No Barriers Sex - 27/06/08

Doi : 10.1016/S1158-1360(08)72636-7 
G. Viti
ASL 8, Cortona, Italy 

Résumé

After a long and intolerable silence, science first and then our culture, have gradually tended to grant all people the right to live and to express their sexuality. However it seemed it was hard for the necessary strategies to emerge and to face problems connected with emotional feelings and sexuality of people with disabilities. And yet this is the main task for both people with disabilities and all those people who struggle for them: to let disabled people be as independent as possible and to give them the opportunity to live their lives making their own decisions and to eventually share feelings and emotions with someone special. So it is important to give space to their desires and to return the caresses of their hands.

The modern use of the term “differently able” instead of “disabled” still moves us away from the essence of the problem, leaving us in peace with our conscience. Sexuality has always been considered an embarrassing argument in every age, even in modern times although now we talk about it.

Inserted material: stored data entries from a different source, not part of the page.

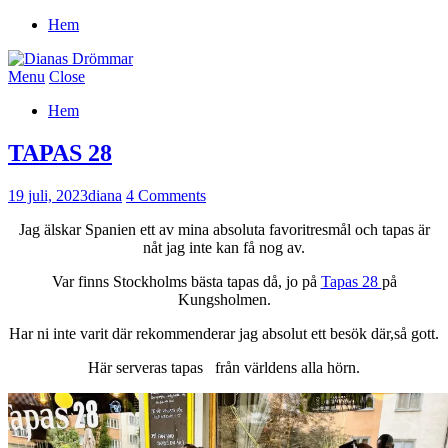
Hem
Menu
Close
Hem
TAPAS 28
19 juli, 2023
diana
4 Comments
Jag älskar Spanien ett av mina absoluta favoritresmål och tapas är
nåt jag inte kan få nog av.
Var finns Stockholms bästa tapas då, jo på
Tapas 28
på
Kungsholmen.
Har ni inte varit där rekommenderar jag absolut ett besök där,så gott.
Här serveras tapas från världens alla hörn.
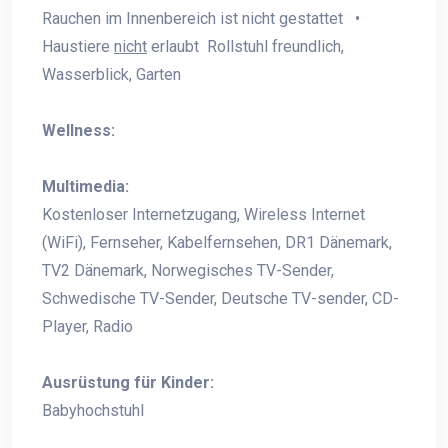
Rauchen im Innenbereich ist nicht gestattet •
Haustiere
nicht
erlaubt Rollstuhl freundlich,
Wasserblick, Garten
Wellness:
Multimedia:
Kostenloser Internetzugang, Wireless Internet
(WiFi), Fernseher, Kabelfernsehen, DR1 Dänemark,
TV2 Dänemark, Norwegisches TV-Sender,
Schwedische TV-Sender, Deutsche TV-sender, CD-
Player, Radio
Ausrüstung für Kinder:
Babyhochstuhl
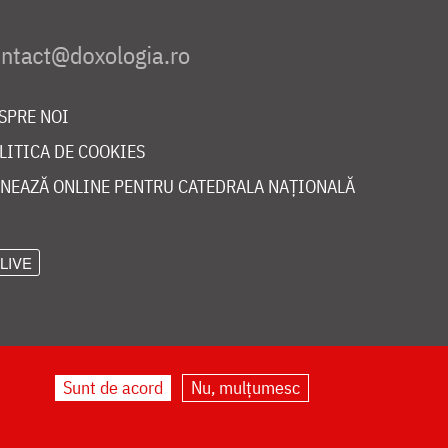
SPRE NOI
LITICA DE COOKIES
NEAZĂ ONLINE PENTRU CATEDRALA NAȚIONALĂ
LIVE
Sunt de acord
Nu, mulțumesc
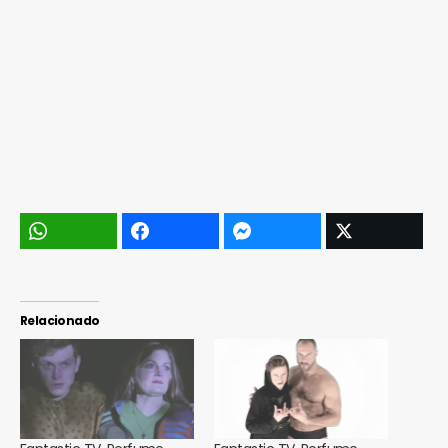
Relacionado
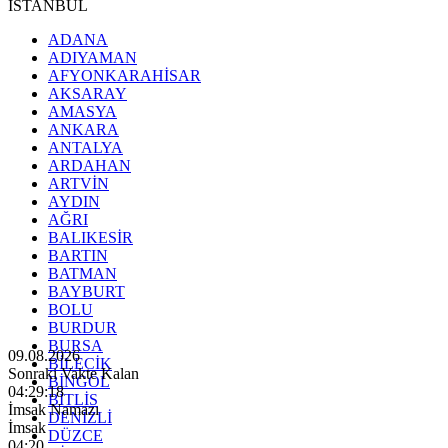
İSTANBUL
ADANA
ADIYAMAN
AFYONKARAHİSAR
AKSARAY
AMASYA
ANKARA
ANTALYA
ARDAHAN
ARTVİN
AYDIN
AĞRI
BALIKESİR
BARTIN
BATMAN
BAYBURT
BOLU
BURDUR
BURSA
09.08.2026
BİLECİK
Sonraki Vakte Kalan
BİNGÖL
04:29:16
BİTLİS
İmsak Namazı
DENİZLİ
İmsak
DÜZCE
04:20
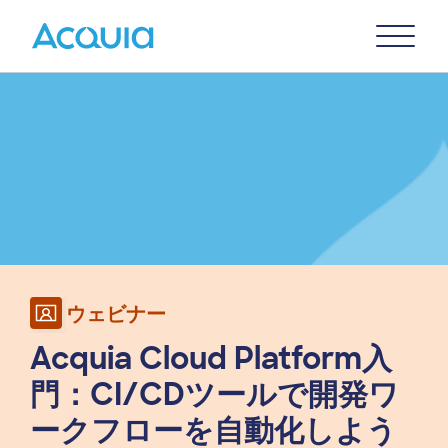
Skip
Primary
to
U
Menu
main
Image
content
ウェビナー
Acquia Cloud Platform入
門：CI/CDツールで開発ワ
ークフローを自動化しよう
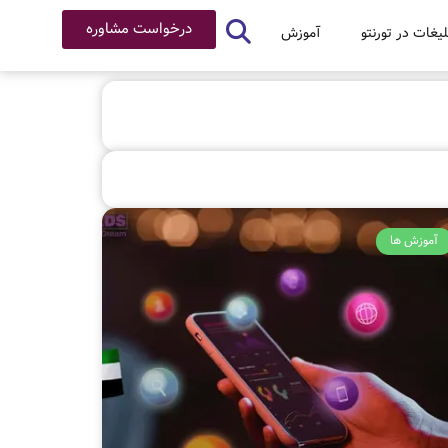
درخواست مشاوره
لیغات در تورنتو
آموزش
آموزش ها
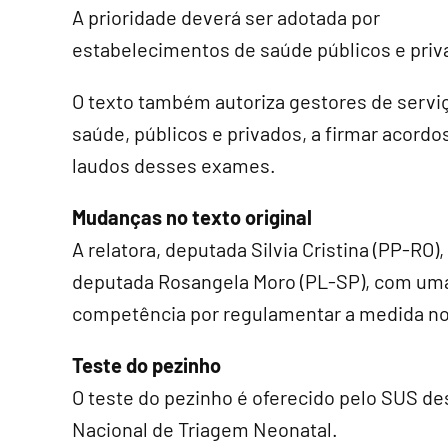
A prioridade deverá ser adotada por
estabelecimentos de saúde públicos e priv
O texto também autoriza gestores de servi
saúde, públicos e privados, a firmar acordo
laudos desses exames.
Mudanças no texto original
A relatora, deputada Silvia Cristina (PP-RO
deputada Rosangela Moro (PL-SP), com uma 
competência por regulamentar a medida no
Teste do pezinho
O teste do pezinho é oferecido pelo SUS de
Nacional de Triagem Neonatal.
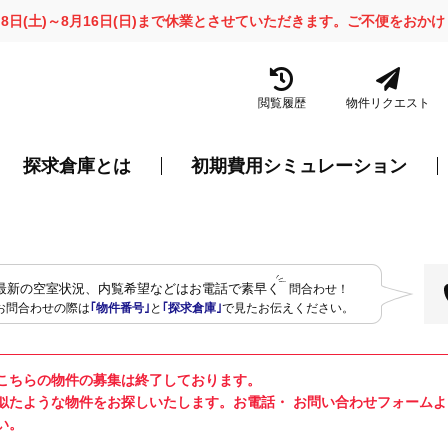
月8日(土)～8月16日(日)まで休業とさせていただきます。ご不便をお
閲覧履歴
物件リクエスト
探求倉庫とは
初期費用シミュレーション
最新の空室状況、内覧希望などはお電話で素早く
問合わせ！
お問合わせの際は
｢物件番号｣
と
｢探求倉庫｣
で見たお伝えください。
こちらの物件の募集は終了しております。
似たような物件をお探しいたします。お電話・ お問い合わせフォーム
い。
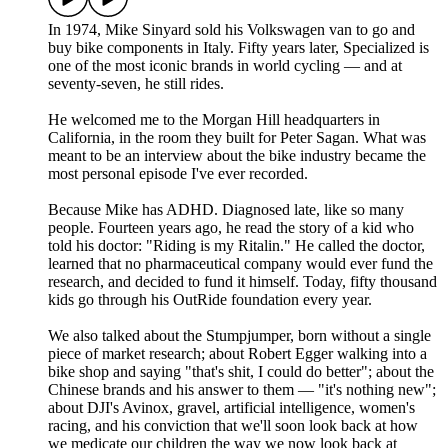
In 1974, Mike Sinyard sold his Volkswagen van to go and
buy bike components in Italy. Fifty years later, Specialized is
one of the most iconic brands in world cycling — and at
seventy-seven, he still rides.
He welcomed me to the Morgan Hill headquarters in
California, in the room they built for Peter Sagan. What was
meant to be an interview about the bike industry became the
most personal episode I've ever recorded.
Because Mike has ADHD. Diagnosed late, like so many
people. Fourteen years ago, he read the story of a kid who
told his doctor: "Riding is my Ritalin." He called the doctor,
learned that no pharmaceutical company would ever fund the
research, and decided to fund it himself. Today, fifty thousand
kids go through his OutRide foundation every year.
We also talked about the Stumpjumper, born without a single
piece of market research; about Robert Egger walking into a
bike shop and saying "that's shit, I could do better"; about the
Chinese brands and his answer to them — "it's nothing new";
about DJI's Avinox, gravel, artificial intelligence, women's
racing, and his conviction that we'll soon look back at how
we medicate our children the way we now look back at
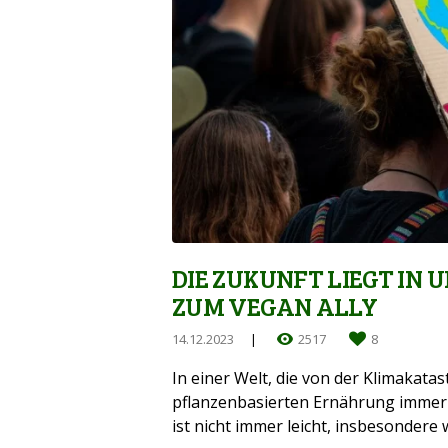
DIE ZUKUNFT LIEGT IN
ZUM VEGAN ALLY
14.12.2023
2517
8
In einer Welt, die von der Klimakata
pflanzenbasierten Ernährung immer 
ist nicht immer leicht, insbesondere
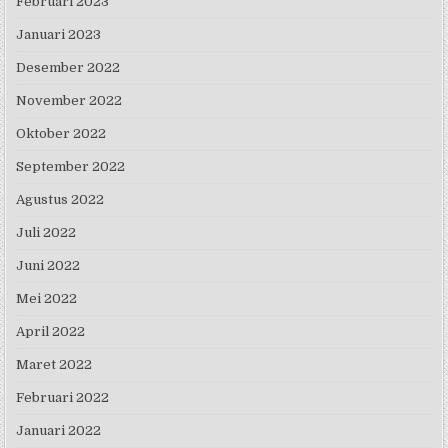
Februari 2023
Januari 2023
Desember 2022
November 2022
Oktober 2022
September 2022
Agustus 2022
Juli 2022
Juni 2022
Mei 2022
April 2022
Maret 2022
Februari 2022
Januari 2022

Sexuality, free for who? Drawing this concept near disability is still considered taboo. Our culture has always condemned sexuality and disability. Could you only imagine sexuality and disability joined together?

The common attitude towards sexuality in disabled people is irrational as it is based on prejudice and fear. People usually tend to deny sexual needs to the disabled (even if they are considered, physically, adults) as they are perceived like eternal children.

Furthermore, people are scared by sexuality of the disabled who are affected by mental diseases as it is imagined bestial and uncontrolled: maybe it happens because people project their unconscious fears and desires towards this kind of sexuality. This is, in brief, the twofold attitude which wavers between the denial of the disabled having sexuality and the erroneous consideration of it.

Still the attitude of the family is not completely right. Parents are used to protecting their disable sons too much and as such they relegate them, unconsciously, to a world without sexuality. Parents should remember that the bodyʼs erogenous areas are many and different. In addition to sexual prejudice, the total lack of information leads people to think that a disabled person doesn’t feel any emotion even when a physiotherapist touches his neck or body. The disabled often feel ill at ease even in the easiest daily actions and it is not the same thing to hear people saying “I’ll dress you” (and to be treated like a child) instead of “let me help you to get dressed”

To be moulded like a puppet is always an attack against personal dignity. Still those who work everyday with the disabled find it difficult to accept their sexual needs, maybe because it is hard to face something that they haven’t resolved with themselves. People used to think that the suffering and the crying of a disabled person for not finding a partner is just connected with a basic need of affection and care. And if it was just a natural desire of relationship? Or if it was only the need to satisfy his sexuality? To face and to talk about these kind of problems is not that easy.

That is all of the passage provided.